Records for this exercise Start Marker

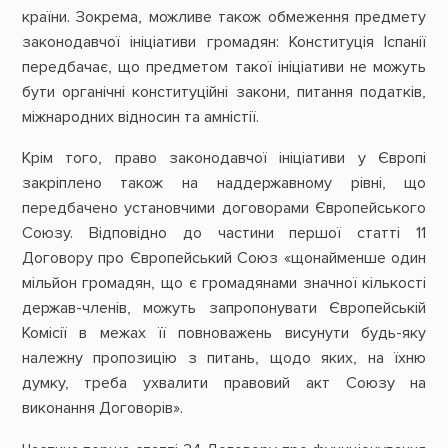
країни. Зокрема, можливе також обмеження предмету
законодавчої ініціативи громадян: Конституція Іспанії
передбачає, що предметом такої ініціативи не можуть
бути органічні конституційні закони, питання податків,
міжнародних відносин та амністії.
Крім того, право законодавчої ініціативи у Європі
закріплено також на наддержавному рівні, що
передбачено установчими договорами Європейського
Союзу. Відповідно до частини першої статті 11
Договору про Європейський Союз «щонайменше один
мільйон громадян, що є громадянами значної кількості
держав-членів, можуть запропонувати Європейській
Комісії в межах її повноважень висунути будь-яку
належну пропозицію з питань, щодо яких, на їхню
думку, треба ухвалити правовий акт Союзу на
виконання Договорів».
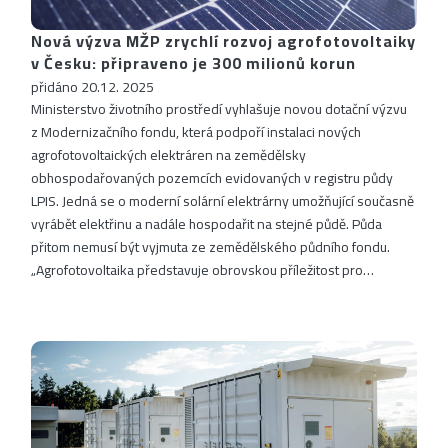
Nová výzva MŽP zrychlí rozvoj agrofotovoltaiky
v Česku: připraveno je 300 milionů korun
přidáno 20.12. 2025
Ministerstvo životního prostředí vyhlašuje novou dotační výzvu
z Modernizačního fondu, která podpoří instalaci nových
agrofotovoltaických elektráren na zemědělsky
obhospodařovaných pozemcích evidovaných v registru půdy
LPIS. Jedná se o moderní solární elektrárny umožňující současně
vyrábět elektřinu a nadále hospodařit na stejné půdě. Půda
přitom nemusí být vyjmuta ze zemědělského půdního fondu.
„Agrofotovoltaika představuje obrovskou příležitost pro…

Records for this exercise End Marker

§ **Your objective**: Every line above with the string "можуть" in it needs to be copied.

§ **Expected answer**:
передбачає, що предметом такої ініціативи не можуть
держав-членів, можуть запропонувати Європейській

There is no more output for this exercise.